_Given data_
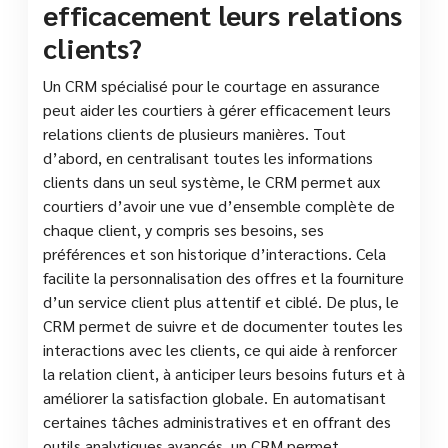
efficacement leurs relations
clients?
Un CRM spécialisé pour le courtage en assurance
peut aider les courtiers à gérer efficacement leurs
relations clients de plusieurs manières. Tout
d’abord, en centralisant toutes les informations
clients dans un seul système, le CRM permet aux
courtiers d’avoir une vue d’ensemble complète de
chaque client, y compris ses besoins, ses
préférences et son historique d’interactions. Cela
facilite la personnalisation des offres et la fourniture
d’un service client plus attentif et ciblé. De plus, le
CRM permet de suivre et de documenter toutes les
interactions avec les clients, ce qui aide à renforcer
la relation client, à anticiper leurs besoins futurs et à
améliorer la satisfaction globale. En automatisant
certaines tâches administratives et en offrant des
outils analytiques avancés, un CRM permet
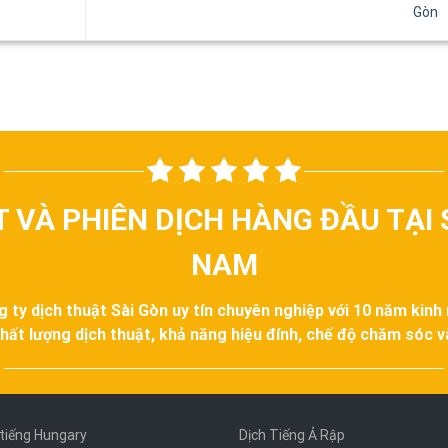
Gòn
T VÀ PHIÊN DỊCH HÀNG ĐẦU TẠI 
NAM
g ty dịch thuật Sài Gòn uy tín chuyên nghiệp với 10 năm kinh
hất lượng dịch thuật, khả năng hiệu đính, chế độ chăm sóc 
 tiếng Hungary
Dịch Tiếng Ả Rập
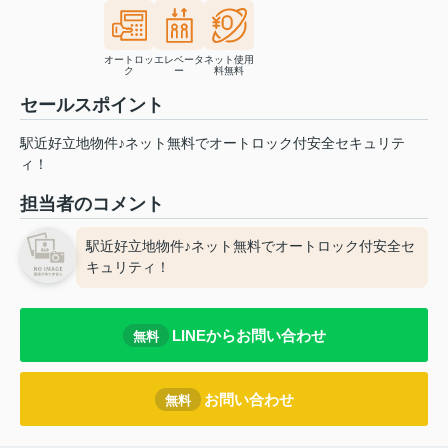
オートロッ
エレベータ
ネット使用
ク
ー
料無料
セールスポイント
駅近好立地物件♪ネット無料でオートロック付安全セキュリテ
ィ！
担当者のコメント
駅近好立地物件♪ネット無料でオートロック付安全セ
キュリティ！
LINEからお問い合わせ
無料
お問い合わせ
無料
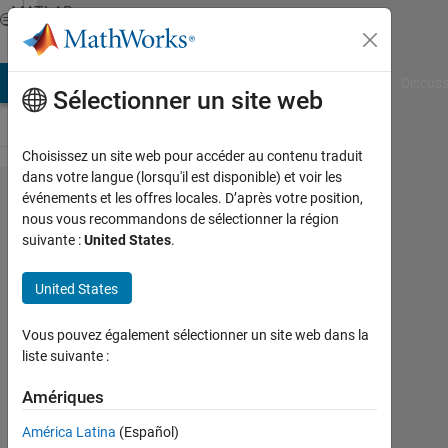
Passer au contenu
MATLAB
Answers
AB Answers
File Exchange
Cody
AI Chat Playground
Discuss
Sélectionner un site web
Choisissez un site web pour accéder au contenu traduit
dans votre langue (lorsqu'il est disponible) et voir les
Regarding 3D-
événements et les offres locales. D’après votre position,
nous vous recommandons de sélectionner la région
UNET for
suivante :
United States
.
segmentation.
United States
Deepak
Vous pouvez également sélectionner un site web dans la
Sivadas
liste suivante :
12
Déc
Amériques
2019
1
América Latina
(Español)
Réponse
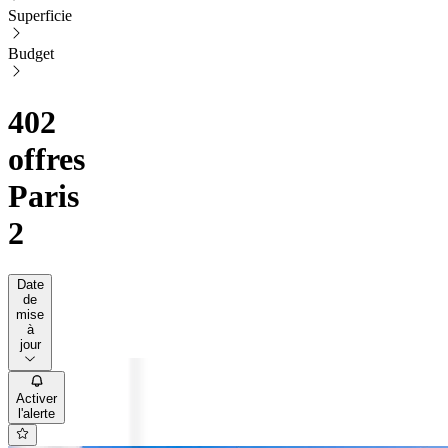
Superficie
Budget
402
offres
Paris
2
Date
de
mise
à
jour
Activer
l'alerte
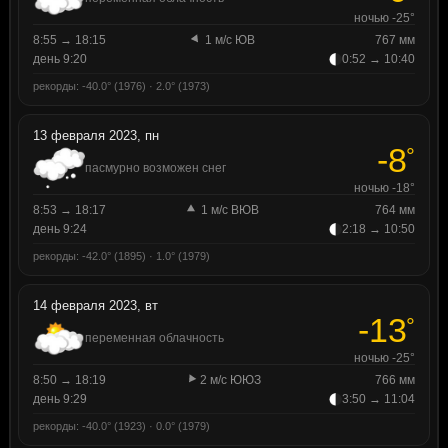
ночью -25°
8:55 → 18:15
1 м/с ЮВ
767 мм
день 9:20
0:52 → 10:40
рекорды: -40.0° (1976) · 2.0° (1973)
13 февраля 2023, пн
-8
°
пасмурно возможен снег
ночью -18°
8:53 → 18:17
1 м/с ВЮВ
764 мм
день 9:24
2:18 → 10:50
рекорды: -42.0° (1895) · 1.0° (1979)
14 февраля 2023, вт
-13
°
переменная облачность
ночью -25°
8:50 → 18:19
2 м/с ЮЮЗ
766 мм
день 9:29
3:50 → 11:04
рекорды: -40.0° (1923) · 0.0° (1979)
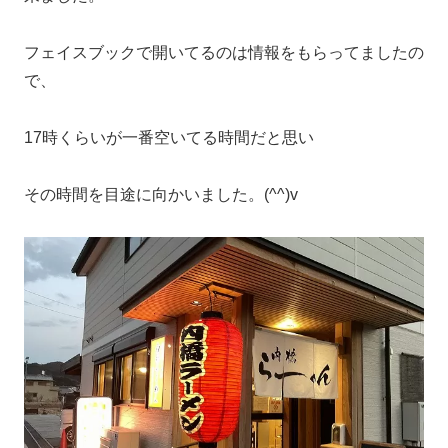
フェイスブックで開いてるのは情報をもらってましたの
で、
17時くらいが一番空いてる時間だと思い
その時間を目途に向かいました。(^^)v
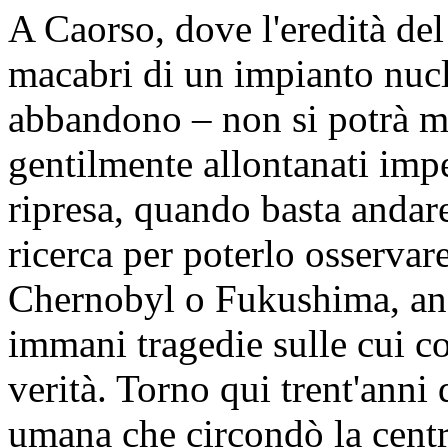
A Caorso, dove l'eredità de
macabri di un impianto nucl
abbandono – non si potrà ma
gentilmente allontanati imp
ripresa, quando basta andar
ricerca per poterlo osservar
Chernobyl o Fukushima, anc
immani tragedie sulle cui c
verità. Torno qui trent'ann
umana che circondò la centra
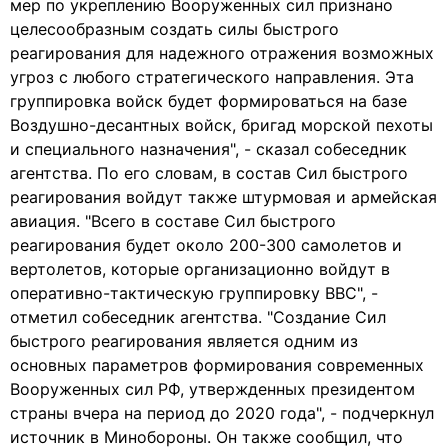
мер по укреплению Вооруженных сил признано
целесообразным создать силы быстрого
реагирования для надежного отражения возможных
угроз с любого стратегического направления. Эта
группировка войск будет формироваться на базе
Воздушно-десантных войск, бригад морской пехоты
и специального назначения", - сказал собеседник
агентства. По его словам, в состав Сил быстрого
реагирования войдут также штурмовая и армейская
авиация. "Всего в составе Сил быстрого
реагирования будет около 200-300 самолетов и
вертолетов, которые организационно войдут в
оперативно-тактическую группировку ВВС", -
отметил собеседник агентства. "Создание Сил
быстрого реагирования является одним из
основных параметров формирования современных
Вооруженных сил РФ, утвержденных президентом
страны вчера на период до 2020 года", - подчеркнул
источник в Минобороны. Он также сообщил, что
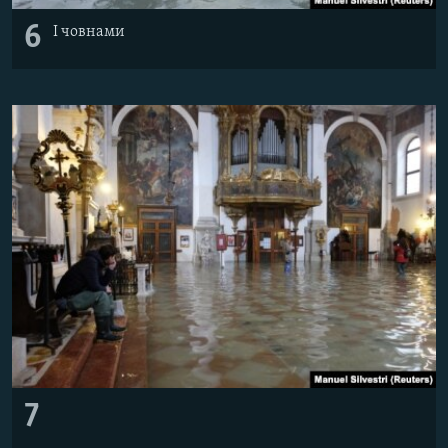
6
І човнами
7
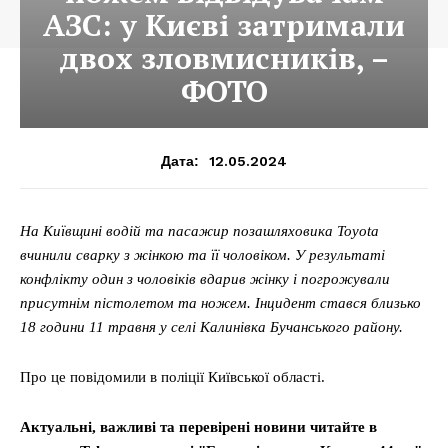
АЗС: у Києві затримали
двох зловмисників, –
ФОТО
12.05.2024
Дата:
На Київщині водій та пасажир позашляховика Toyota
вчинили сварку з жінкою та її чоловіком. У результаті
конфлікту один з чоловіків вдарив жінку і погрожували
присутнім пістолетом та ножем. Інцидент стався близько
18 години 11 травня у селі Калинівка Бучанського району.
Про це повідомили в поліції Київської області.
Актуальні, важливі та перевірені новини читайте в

_Work request_
Look through the material for "permet". Copy each line that has it.

_Task result_
clients dans un seul système, le CRM permet aux
CRM permet de suivre et de documenter toutes les
outils analytiques avancés, un CRM permet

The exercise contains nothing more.